A lot of the work of contemporary artists treats memory as an open sesame for content that can range from the idiosyncratic personal to the global zeitgeist. In “Pocket Walks,” her MFA show at Cal State Long Beach, Gabrielle Ferrer structures it as a framing device by which she apprehends the simultaneity of site-specific experience. Though her degree is in printmaking, this exhibition vastly elaborates on mark-making to include, not just etching but text, photography and drawing as well. The title refers to seven walks she took in the greater Los Angeles area. Their destinations embraced the natural, the suburban, and the urban. She records each excursion with four components: a snippet of letterpress printed text, a 35 mm photograph mounted on paper, a topographical map of the route freehand traced from Google Maps and a soft-ground etching pulled from a plate she carried in her pocket that rendered the tactile quality of each stride.
Medium-wise each series exponentially expands on the concept of pocket sketchbooks artists carry to render impressions – documentary, tactile, schematic, associative - of sites visited, impressions garnered.
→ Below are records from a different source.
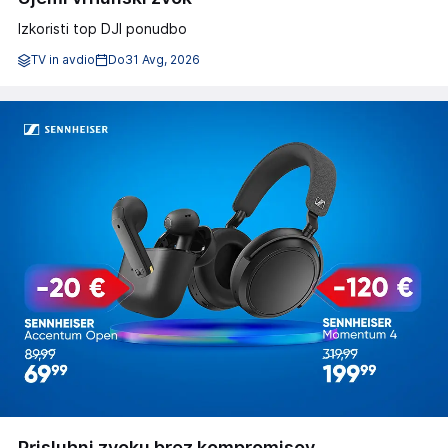
Izkoristi top DJI ponudbo
TV in avdio
Do
31 Avg, 2026
Prisluhni zvoku brez kompromisov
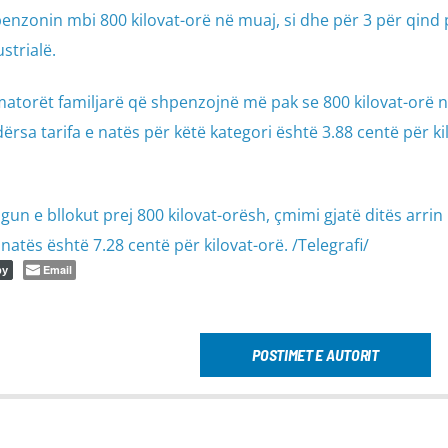
enzonin mbi 800 kilovat-orë në muaj, si dhe për 3 për qind 
strialë.
umatorët familjarë që shpenzojnë më pak se 800 kilovat-orë 
ërsa tarifa e natës për këtë kategori është 3.88 centë për ki
un e bllokut prej 800 kilovat-orësh, çmimi gjatë ditës arrin
natës është 7.28 centë për kilovat-orë. /Telegrafi/
Email
py
POSTIMET E AUTORIT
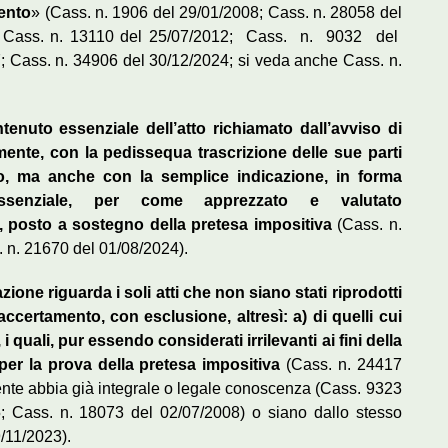
ento
» (Cass. n. 1906 del 29/01/2008; Cass. n. 28058 del
1; Cass. n. 13110 del 25/07/2012; Cass. n. 9032 del
 Cass. n. 34906 del 30/12/2024; si veda anche Cass. n.
tenuto essenziale dell’atto richiamato dall’avviso di
ente, con la pedissequa trascrizione delle sue parti
ivo, ma anche con la semplice indicazione, in forma
ssenziale, per come apprezzato e valutato
i, posto a sostegno della pretesa impositiva
(Cass. n.
. n. 21670 del 01/08/2024).
azione riguarda i soli atti che non siano stati riprodotti
accertamento, con esclusione, altresì: a) di quelli cui
i quali, pur essendo considerati irrilevanti ai fini della
per la prova della pretesa impositiva
(Cass. n. 24417
ibuente abbia già integrale o legale conoscenza (Cass. 9323
5; Cass. n. 18073 del 02/07/2008) o siano dallo stesso
9/11/2023).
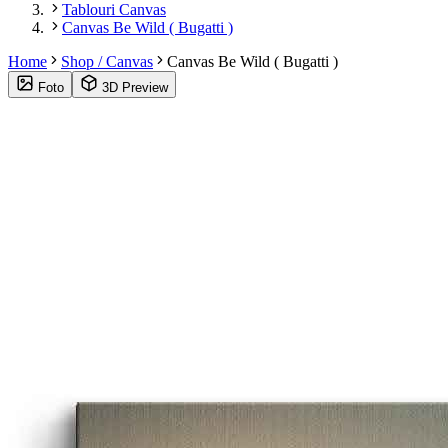
Tablouri Canvas
Canvas Be Wild ( Bugatti )
Home
Shop / Canvas
Canvas Be Wild ( Bugatti )
Foto
3D Preview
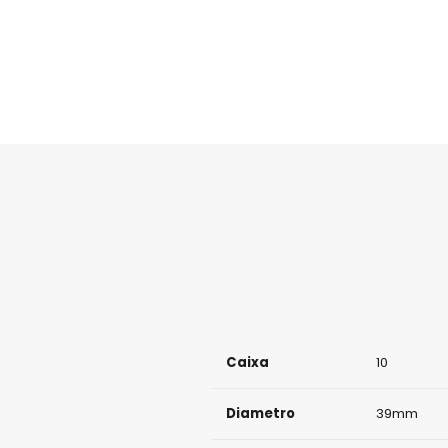
Caixa
10
Diametro
39mm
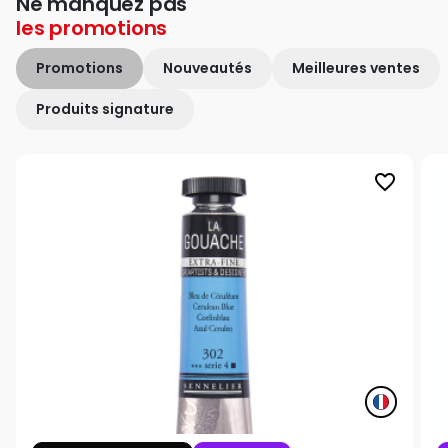
Ne manquez pas
les
promotions
Promotions
Nouveautés
Meilleures ventes
Produits signature
favorite_border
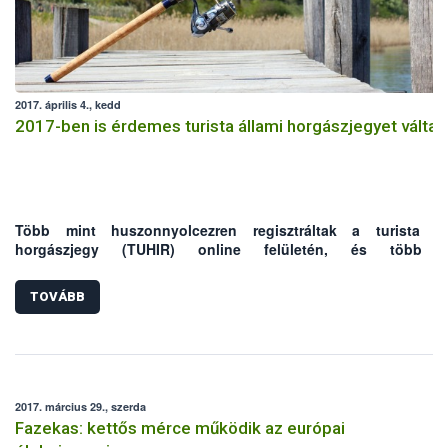
2017. április 4., kedd
2017-ben is érdemes turista állami horgászjegyet váltan
Több mint huszonnyolcezren regisztráltak a turista ál
horgászjegy (TUHIR) online felületén, és több m
tizennégyezerren váltottak turista állami horgászjegyet a
rend
2014 májusi indulása óta. A
90 napos jegy idén is jó lehetős
TOVÁBB
pecások számára.
2017. március 29., szerda
Fazekas: kettős mérce működik az európai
The result is a multimedia equivalent of Wallace Steven’s poem, “Thirteen Ways of Looking at a Blackbird.” Like Stevens’s poem, the exhibition is minimal and austere. The gallery resembles haiku but haiku as if Guillaume Apollinaire, another poet, wrote it: a concrete poem whose form suggests and comments upon its content: simultaneous, meandering, ordered, sensitive, and momentarily certain. Each cluster of text and image floats in a sea of white that extends into the viewing space to suggest the perspective invoked is omnipotent though conditional, unique though fragmented.
Each piece consists of a point of departure, a destination, and everything in between, spliced and strung together, cinematic in its presentation. Incorporating POVs that span from a bird’s eye view to the interior of a pocket, the exhibition creates unity from a variety of disparate outlooks on the same subject. These subjects include jaunts to Disneyland, Forest Lawn Memorial Park, Laurel Canyon, the Miracle Mile, the city of Lakewood, the Sunset Strip, and, via the 405 freeway, the beach. Each posits four points of view: an outsider’s take on the site (Evelyn Waugh, “Death in Hollywood,” for instance, or Reyner Banham on Disneyland, D.J. Waldie on “Lakewood); an image that feels like a hastily snapped Polaroid photo precious only to the one who snapped the shutter; an aerial view that is both objective – culled from omniscient Google – and subjective – she limns her perambulation with a thin white painted line; and an etching that has nothing to do with seeing and everything to do, literally and metaphorically, with feeling.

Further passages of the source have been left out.